ASCAP Launches 'Bill of Rights for Songwriters and Composers
To remind the public, members of the music industry and U.S. legislators of the central role and rights of those who conceive and create music, ASCAP (the American Society of Composers, Authors and Publishers) today officially launched a "Bill of Rights for Songwriters and Composers." The full text of the Bill of Rights can be found here. According to a press release from ASPAC, the initiative is aimed at building awareness of songwriters' role in the creation of music. The declaration includes 10 core principles, such as "We have the right to be compensated for the use of our creative works, and share in the revenues that they generate."
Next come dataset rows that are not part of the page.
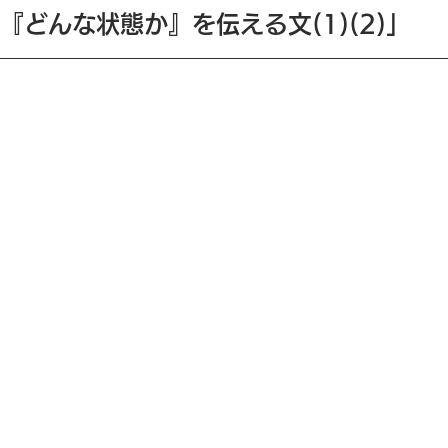
『どんな状態か』を伝える文(1)(2)」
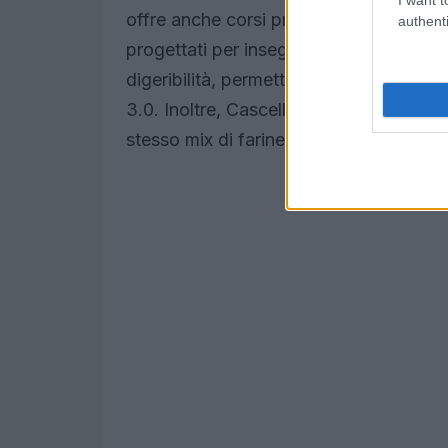
offre anche corsi professionali chiamat
authenti
progettati per insegnare a chef e appas
digeribilità, permettendo a chiunque di 
3.0. Inoltre, Cascella ha introdotto una 
stesso mix di farine, ampliando ulteriorm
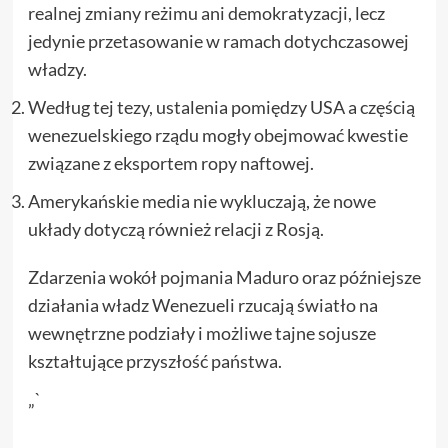
realnej zmiany reżimu ani demokratyzacji, lecz
jedynie przetasowanie w ramach dotychczasowej
władzy.
Według tej tezy, ustalenia pomiędzy USA a częścią
wenezuelskiego rządu mogły obejmować kwestie
związane z eksportem ropy naftowej.
Amerykańskie media nie wykluczają, że nowe
układy dotyczą również relacji z Rosją.
Zdarzenia wokół pojmania Maduro oraz późniejsze
działania władz Wenezueli rzucają światło na
wewnętrzne podziały i możliwe tajne sojusze
kształtujące przyszłość państwa.
„`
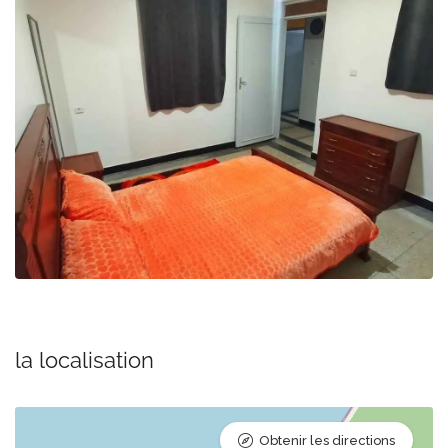
la localisation
Obtenir les directions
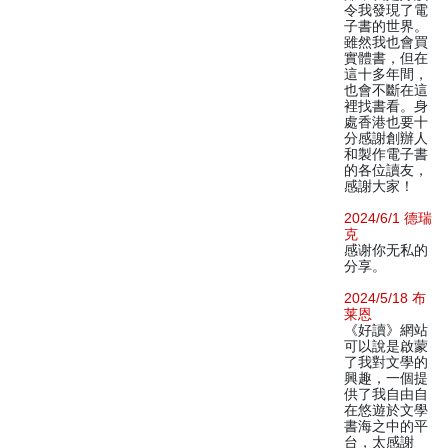
令我發現了電
子書的世界。
雖然我也會買
實體書，但在
這十多年間，
也會不斷在這
裡找書看。身
處香港也要十
分感謝創辦人
和製作電子書
的各位讀友，
感謝大家！
2024/6/1 德瑞
克
感谢你无私的
分享。
2024/5/18 布
莱恩
《好讀》網站
可以說是啟蒙
了我對文學的
興趣，一個提
供了我自由自
在悠遊於文學
書海之中的平
台，太感謝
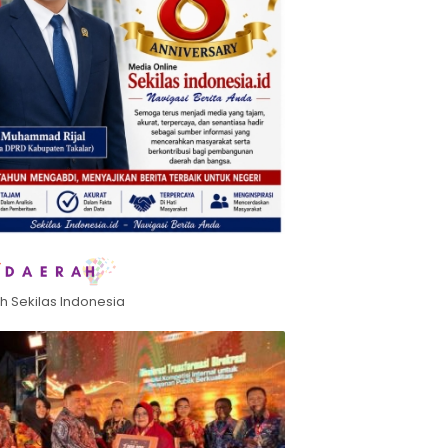
h Sekilas Indonesia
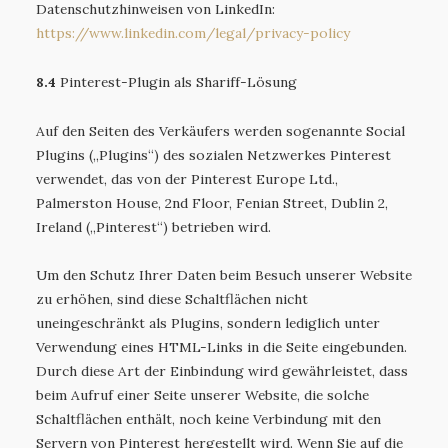
Datenschutzhinweisen von LinkedIn:
https://www.linkedin.com
/legal
/privacy-policy
8.4
Pinterest-Plugin als Shariff-Lösung
Auf den Seiten des Verkäufers werden sogenannte Social
Plugins („Plugins“) des sozialen Netzwerkes Pinterest
verwendet, das von der Pinterest Europe Ltd.,
Palmerston House, 2nd Floor, Fenian Street, Dublin 2,
Ireland („Pinterest“) betrieben wird.
Um den Schutz Ihrer Daten beim Besuch unserer Website
zu erhöhen, sind diese Schaltflächen nicht
uneingeschränkt als Plugins, sondern lediglich unter
Verwendung eines HTML-Links in die Seite eingebunden.
Durch diese Art der Einbindung wird gewährleistet, dass
beim Aufruf einer Seite unserer Website, die solche
Schaltflächen enthält, noch keine Verbindung mit den
Servern von Pinterest hergestellt wird. Wenn Sie auf die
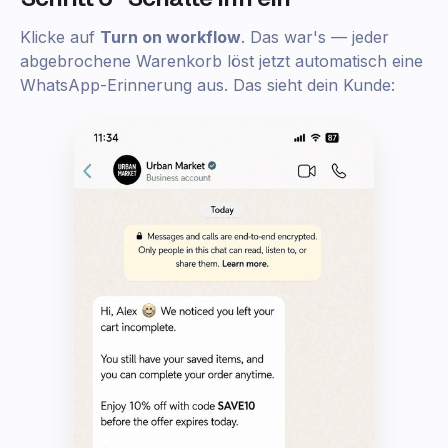
Klicke auf
Turn on workflow
. Das war's — jeder
abgebrochene Warenkorb löst jetzt automatisch eine
WhatsApp-Erinnerung aus. Das sieht dein Kunde:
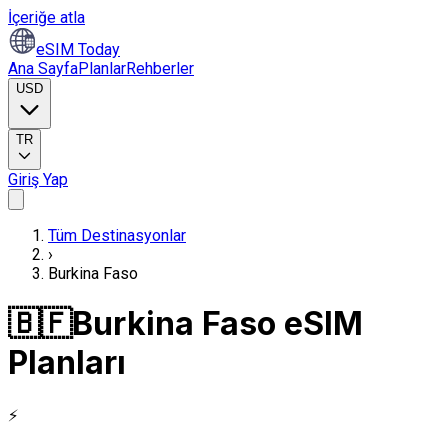
İçeriğe atla
eSIM Today
Ana Sayfa
Planlar
Rehberler
USD
TR
Giriş Yap
Tüm Destinasyonlar
›
Burkina Faso
🇧🇫
Burkina Faso eSIM
Planları
⚡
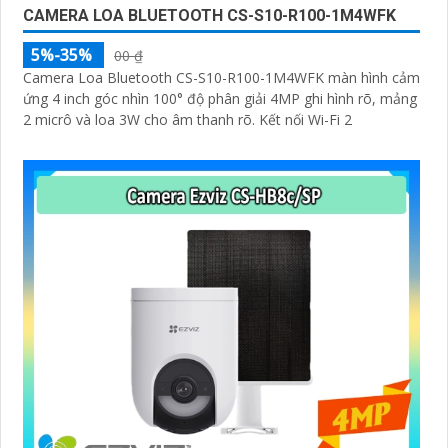
CAMERA LOA BLUETOOTH CS-S10-R100-1M4WFK
5%-35%
00 ₫
Camera Loa Bluetooth CS-S10-R100-1M4WFK màn hình cảm
ứng 4 inch góc nhìn 100° độ phân giải 4MP ghi hình rõ, mảng
2 micrô và loa 3W cho âm thanh rõ. Kết nối Wi-Fi 2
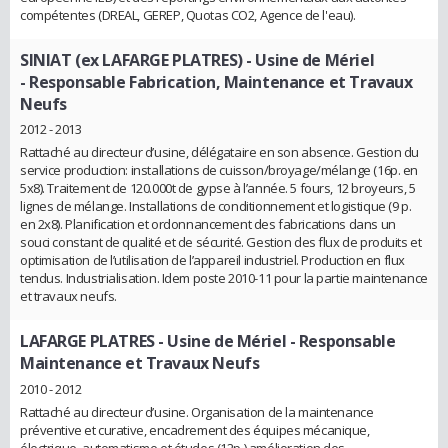
compétentes (DREAL, GEREP, Quotas CO2, Agence de l'eau).
SINIAT (ex LAFARGE PLATRES) - Usine de Mériel
- Responsable Fabrication, Maintenance et Travaux
Neufs
2012 - 2013
Rattaché au directeur d’usine, délégataire en son absence. Gestion du
service production: installations de cuisson/broyage/mélange (16p. en
5x8). Traitement de 120.000t de gypse à l’année. 5 fours, 12 broyeurs, 5
lignes de mélange. Installations de conditionnement et logistique (9 p.
en 2x8). Planification et ordonnancement des fabrications dans un
souci constant de qualité et de sécurité. Gestion des flux de produits et
optimisation de l’utilisation de l’appareil industriel. Production en flux
tendus. Industrialisation. Idem poste 2010-11 pour la partie maintenance
et travaux neufs.
LAFARGE PLATRES - Usine de Mériel
- Responsable
Maintenance et Travaux Neufs
2010 - 2012
Rattaché au directeur d’usine. Organisation de la maintenance
préventive et curative, encadrement des équipes mécanique,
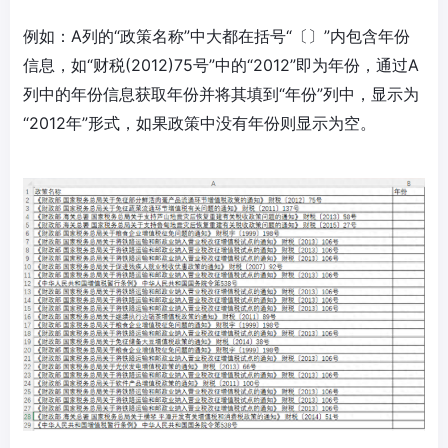
例如：A列的“政策名称”中大都在括号“〔〕”内包含年份
信息，如“财税(2012)75号”中的“2012”即为年份，通过A
列中的年份信息获取年份并将其填到“年份”列中，显示为
“2012年”形式，如果政策中没有年份则显示为空。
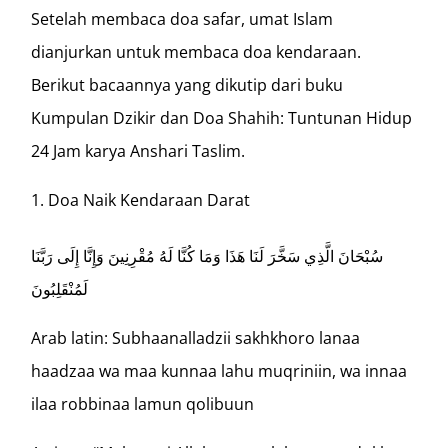
Setelah membaca doa safar, umat Islam
dianjurkan untuk membaca doa kendaraan.
Berikut bacaannya yang dikutip dari buku
Kumpulan Dzikir dan Doa Shahih: Tuntunan Hidup
24 Jam karya Anshari Taslim.
Doa Naik Kendaraan Darat
سُبْحَانَ الَّذِي سَخَّرَ لَنَا هَذَا وَمَا كُنَّا لَهُ مُقْرِنِينَ وَإِنَّا إِلَى رَبَّنَا
لَمُنْقَلِبُونَ
Arab latin: Subhaanalladzii sakhkhoro lanaa
haadzaa wa maa kunnaa lahu muqriniin, wa innaa
ilaa robbinaa lamun qolibuun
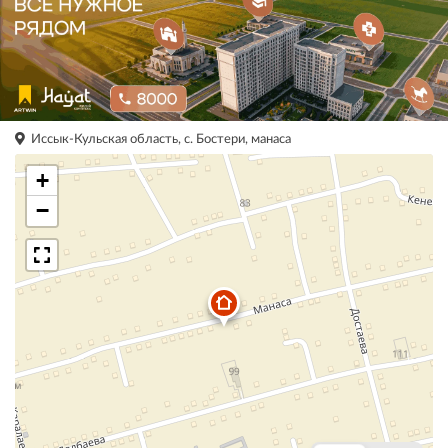
Иссык-Кульская область, с. Бостери, манаса
+
−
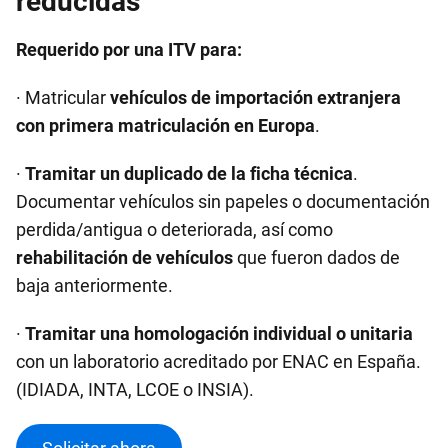
reducidas
Requerido por una ITV para:
· Matricular
vehículos de importación extranjera
con primera matriculación en Europa
.
·
Tramitar un duplicado de la ficha técnica
.
Documentar vehículos sin papeles o documentación
perdida/antigua o deteriorada, así como
rehabilitación de vehículos
que fueron dados de
baja anteriormente.
·
Tramitar una homologación individual o unitaria
con un laboratorio acreditado por ENAC en España.
(IDIADA, INTA, LCOE o INSIA).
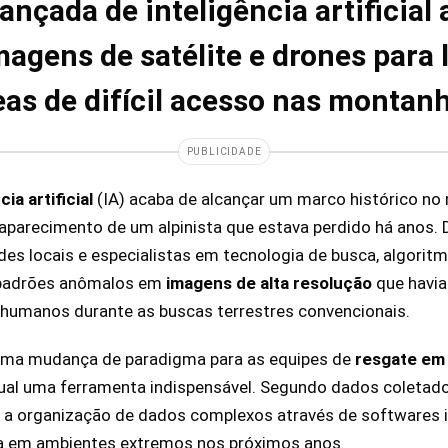
nçada de inteligência artificial 
agens de satélite e drones para 
eas de difícil acesso nas montan
PUBLICIDADE
cia artificial
(IA) acaba de alcançar um marco histórico n
saparecimento de um alpinista que estava perdido há anos.
es locais e especialistas em tecnologia de busca, algoritm
 padrões anômalos em
imagens de alta resolução
que havi
 humanos durante as buscas terrestres convencionais.
uma mudança de paradigma para as equipes de
resgate em
al uma ferramenta indispensável. Segundo dados coletado
, a organização de dados complexos através de softwares i
a em ambientes extremos nos próximos anos.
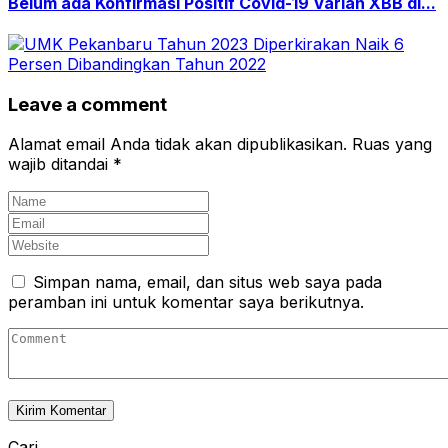
Belum ada Konfirmasi Positif Covid-19 Varian XBB di...
Leave a comment
Alamat email Anda tidak akan dipublikasikan.
Ruas yang
wajib ditandai
*
Simpan nama, email, dan situs web saya pada
peramban ini untuk komentar saya berikutnya.
Cari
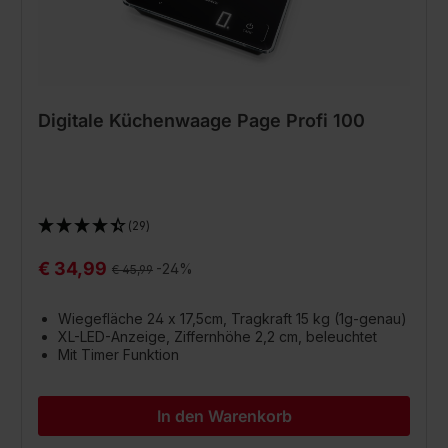
Digitale Küchenwaage Page Profi 100
(29)
€ 34,99
Regulärer Preis:
-24%
€ 45,99
Wiegefläche 24 x 17,5cm, Tragkraft 15 kg (1g-genau)
XL-LED-Anzeige, Ziffernhöhe 2,2 cm, beleuchtet
Mit Timer Funktion
In den Warenkorb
Record Store Day is this Saturday!
Record store day has received plenty of press, but we'll plug it here as well. This is the first such event, designed to generate awareness of the plight of independent record stores. Indie stores around the country will have in-house performances, special sales, and other promotions. You can see a full list of participating stores at the event's official website.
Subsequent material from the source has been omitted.